EXERCISE AIM: Wherever the string "world" shows up in the data below, copy the whole line.

Document structure recognition data:
• • • •
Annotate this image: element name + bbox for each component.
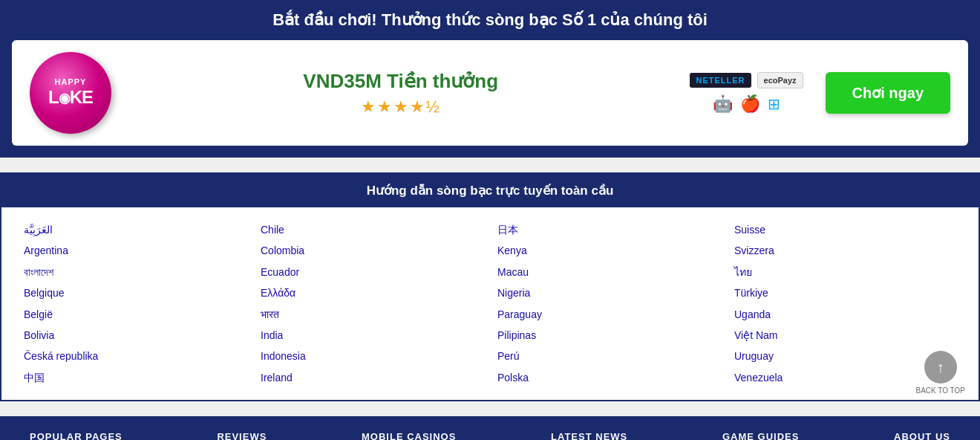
country-link[interactable]: 中国 — [24, 367, 246, 388]
country-link[interactable]: Kenya — [497, 240, 719, 261]
country-link[interactable]: العَرَبِيَّة — [24, 219, 246, 240]
footer-section-5: ABOUT US — [894, 431, 950, 440]
footer-section-title: MOBILE CASINOS — [362, 431, 456, 440]
payment-area: NETELLER ecoPayz 🤖 🍎 ⊞ — [690, 72, 803, 114]
country-link[interactable]: Việt Nam — [734, 325, 956, 346]
platform-icons: 🤖 🍎 ⊞ — [713, 94, 780, 114]
country-link[interactable]: Ecuador — [261, 262, 483, 282]
logo-area: HAPPY L◉KE — [30, 52, 111, 134]
footer-section-title: ABOUT US — [894, 431, 950, 440]
country-link[interactable]: India — [261, 325, 483, 346]
country-link[interactable]: Polska — [497, 367, 719, 388]
country-link[interactable]: Paraguay — [497, 304, 719, 325]
cta-button[interactable]: Chơi ngay — [826, 72, 950, 114]
ecopay-badge: ecoPayz — [757, 72, 803, 88]
footer-section-3: LATEST NEWS — [551, 431, 627, 440]
footer-section-title: GAME GUIDES — [722, 431, 799, 440]
country-link[interactable]: Chile — [261, 219, 483, 240]
footer-section-2: MOBILE CASINOS — [362, 431, 456, 440]
country-link[interactable]: ไทย — [734, 262, 956, 282]
country-column-0: العَرَبِيَّةArgentinaবাংলাদেশBelgiqueBel… — [16, 219, 253, 388]
country-link[interactable]: भारत — [261, 304, 483, 325]
country-link[interactable]: Colombia — [261, 240, 483, 261]
country-link[interactable]: Pilipinas — [497, 325, 719, 346]
footer-section-title: LATEST NEWS — [551, 431, 627, 440]
banner-header: Bắt đầu chơi! Thưởng thức sòng bạc Số 1 … — [0, 0, 980, 40]
country-link[interactable]: Ελλάδα — [261, 282, 483, 303]
back-to-top-label: BACK TO TOP — [915, 386, 965, 395]
country-link[interactable]: Perú — [497, 346, 719, 366]
country-link[interactable]: 日本 — [497, 219, 719, 240]
footer-section-title: REVIEWS — [217, 431, 267, 440]
logo-top: HAPPY — [48, 77, 93, 87]
windows-icon: ⊞ — [768, 95, 780, 113]
country-link[interactable]: বাংলাদেশ — [24, 262, 246, 282]
promo-amount: VND35M Tiền thưởng — [134, 70, 667, 93]
country-column-1: ChileColombiaEcuadorΕλλάδαभारतIndiaIndon… — [253, 219, 490, 388]
world-guide-heading: Hướng dẫn sòng bạc trực tuyến toàn cầu — [1, 174, 979, 207]
back-to-top-button[interactable]: ↑ BACK TO TOP — [915, 351, 965, 395]
casino-logo: HAPPY L◉KE — [30, 52, 111, 134]
country-link[interactable]: Argentina — [24, 240, 246, 261]
country-link[interactable]: Türkiye — [734, 282, 956, 303]
neteller-badge: NETELLER — [690, 73, 751, 88]
world-guide-section: Hướng dẫn sòng bạc trực tuyến toàn cầu ا… — [0, 172, 980, 401]
footer-section-1: REVIEWS — [217, 431, 267, 440]
logo-main: L◉KE — [48, 87, 93, 109]
country-link[interactable]: Indonesia — [261, 346, 483, 366]
promo-area: VND35M Tiền thưởng ★★★★½ — [134, 70, 667, 117]
back-to-top-icon: ↑ — [924, 351, 957, 384]
footer-section-4: GAME GUIDES — [722, 431, 799, 440]
payment-badges: NETELLER ecoPayz — [690, 72, 803, 88]
footer-section-title: POPULAR PAGES — [30, 431, 122, 440]
country-link[interactable]: België — [24, 304, 246, 325]
country-link[interactable]: Česká republika — [24, 346, 246, 366]
country-link[interactable]: Macau — [497, 262, 719, 282]
country-link[interactable]: Ireland — [261, 367, 483, 388]
country-link[interactable]: Belgique — [24, 282, 246, 303]
banner-inner: HAPPY L◉KE VND35M Tiền thưởng ★★★★½ NETE… — [12, 40, 968, 146]
star-rating: ★★★★½ — [134, 97, 667, 117]
country-link[interactable]: Uganda — [734, 304, 956, 325]
country-link[interactable]: Svizzera — [734, 240, 956, 261]
country-column-2: 日本KenyaMacauNigeriaParaguayPilipinasPerú… — [490, 219, 727, 388]
country-link[interactable]: Bolivia — [24, 325, 246, 346]
world-guide-grid: العَرَبِيَّةArgentinaবাংলাদেশBelgiqueBel… — [1, 207, 979, 400]
country-link[interactable]: Suisse — [734, 219, 956, 240]
footer-section-0: POPULAR PAGES — [30, 431, 122, 440]
android-icon: 🤖 — [713, 94, 733, 114]
footer: POPULAR PAGESREVIEWSMOBILE CASINOSLATEST… — [0, 416, 980, 440]
banner-wrapper: HAPPY L◉KE VND35M Tiền thưởng ★★★★½ NETE… — [0, 40, 980, 158]
apple-icon: 🍎 — [740, 94, 760, 114]
country-link[interactable]: Nigeria — [497, 282, 719, 303]
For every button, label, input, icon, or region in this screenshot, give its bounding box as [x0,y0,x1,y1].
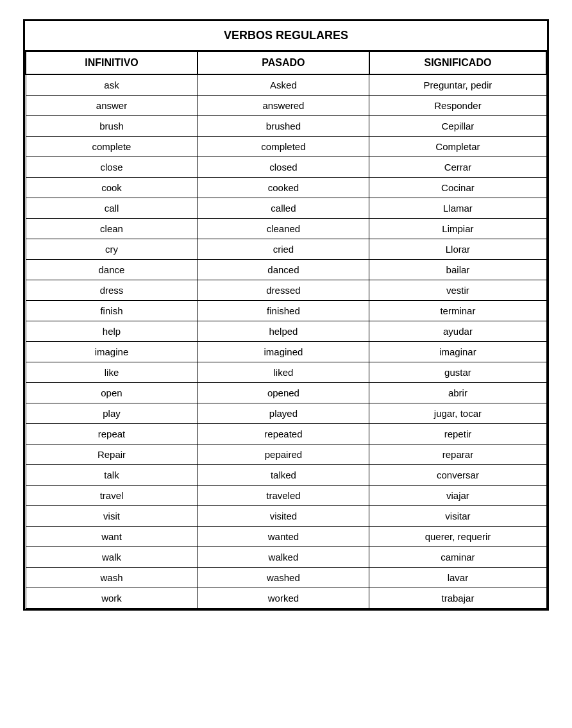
cell-significado: viajar [369,486,546,506]
cell-pasado: played [198,403,369,424]
cell-pasado: dressed [198,280,369,301]
cell-pasado: worked [198,588,369,609]
cell-pasado: cried [198,239,369,260]
table-row: washwashedlavar [26,568,546,588]
cell-pasado: called [198,198,369,219]
table-row: walkwalkedcaminar [26,547,546,568]
cell-significado: Responder [369,96,546,116]
cell-significado: conversar [369,465,546,486]
table-row: answeransweredResponder [26,96,546,116]
table-row: playplayedjugar, tocar [26,403,546,424]
cell-significado: vestir [369,280,546,301]
cell-pasado: liked [198,362,369,383]
cell-infinitivo: clean [26,219,198,239]
cell-significado: Cocinar [369,178,546,198]
cell-significado: jugar, tocar [369,403,546,424]
cell-pasado: danced [198,260,369,280]
verbos-table: INFINITIVO PASADO SIGNIFICADO askAskedPr… [25,52,547,609]
cell-significado: Cerrar [369,157,546,178]
cell-pasado: Asked [198,74,369,96]
cell-pasado: answered [198,96,369,116]
cell-significado: caminar [369,547,546,568]
cell-infinitivo: complete [26,137,198,157]
header-significado: SIGNIFICADO [369,52,546,74]
cell-significado: visitar [369,506,546,527]
table-body: askAskedPreguntar, pediransweransweredRe… [26,74,546,609]
cell-significado: lavar [369,568,546,588]
cell-pasado: pepaired [198,444,369,465]
verbos-table-container: VERBOS REGULARES INFINITIVO PASADO SIGNI… [23,19,549,611]
cell-infinitivo: close [26,157,198,178]
cell-significado: bailar [369,260,546,280]
table-row: traveltraveledviajar [26,486,546,506]
table-row: dressdressedvestir [26,280,546,301]
cell-pasado: visited [198,506,369,527]
cell-significado: Completar [369,137,546,157]
cell-significado: repetir [369,424,546,444]
cell-pasado: imagined [198,342,369,362]
cell-significado: trabajar [369,588,546,609]
table-row: brushbrushedCepillar [26,116,546,137]
cell-pasado: completed [198,137,369,157]
cell-pasado: cooked [198,178,369,198]
cell-significado: reparar [369,444,546,465]
cell-infinitivo: open [26,383,198,403]
cell-pasado: cleaned [198,219,369,239]
cell-infinitivo: work [26,588,198,609]
table-row: dancedancedbailar [26,260,546,280]
table-row: crycriedLlorar [26,239,546,260]
table-row: cleancleanedLimpiar [26,219,546,239]
header-pasado: PASADO [198,52,369,74]
cell-pasado: helped [198,321,369,342]
cell-pasado: walked [198,547,369,568]
table-row: completecompletedCompletar [26,137,546,157]
cell-significado: Preguntar, pedir [369,74,546,96]
cell-infinitivo: finish [26,301,198,321]
cell-pasado: traveled [198,486,369,506]
cell-pasado: finished [198,301,369,321]
table-row: imagineimaginedimaginar [26,342,546,362]
cell-infinitivo: answer [26,96,198,116]
cell-infinitivo: brush [26,116,198,137]
table-row: repeatrepeatedrepetir [26,424,546,444]
table-row: openopenedabrir [26,383,546,403]
table-title: VERBOS REGULARES [25,21,547,52]
cell-infinitivo: cry [26,239,198,260]
table-row: workworkedtrabajar [26,588,546,609]
cell-infinitivo: like [26,362,198,383]
cell-infinitivo: help [26,321,198,342]
cell-significado: imaginar [369,342,546,362]
cell-infinitivo: want [26,527,198,547]
cell-significado: abrir [369,383,546,403]
cell-pasado: wanted [198,527,369,547]
cell-infinitivo: wash [26,568,198,588]
table-row: askAskedPreguntar, pedir [26,74,546,96]
header-infinitivo: INFINITIVO [26,52,198,74]
table-row: cookcookedCocinar [26,178,546,198]
cell-significado: querer, requerir [369,527,546,547]
cell-infinitivo: play [26,403,198,424]
cell-significado: Limpiar [369,219,546,239]
cell-pasado: closed [198,157,369,178]
cell-significado: terminar [369,301,546,321]
cell-infinitivo: visit [26,506,198,527]
cell-significado: Cepillar [369,116,546,137]
cell-pasado: brushed [198,116,369,137]
cell-infinitivo: walk [26,547,198,568]
cell-pasado: washed [198,568,369,588]
table-row: talktalkedconversar [26,465,546,486]
table-row: wantwantedquerer, requerir [26,527,546,547]
table-row: Repairpepairedreparar [26,444,546,465]
cell-infinitivo: ask [26,74,198,96]
cell-infinitivo: talk [26,465,198,486]
table-row: callcalledLlamar [26,198,546,219]
table-row: closeclosedCerrar [26,157,546,178]
cell-infinitivo: Repair [26,444,198,465]
table-row: likelikedgustar [26,362,546,383]
cell-infinitivo: dress [26,280,198,301]
table-row: finishfinishedterminar [26,301,546,321]
cell-significado: Llamar [369,198,546,219]
cell-pasado: talked [198,465,369,486]
table-row: helphelpedayudar [26,321,546,342]
cell-significado: gustar [369,362,546,383]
• • • •
EXERCISE RESPONSE:
world-guide-heading: Hướng dẫn sòng bạc trực tuyến toàn cầu — [1, 174, 979, 207]
world-guide-section: Hướng dẫn sòng bạc trực tuyến toàn cầu ا… — [0, 172, 980, 401]
world-guide-grid: العَرَبِيَّةArgentinaবাংলাদেশBelgiqueBel… — [1, 207, 979, 400]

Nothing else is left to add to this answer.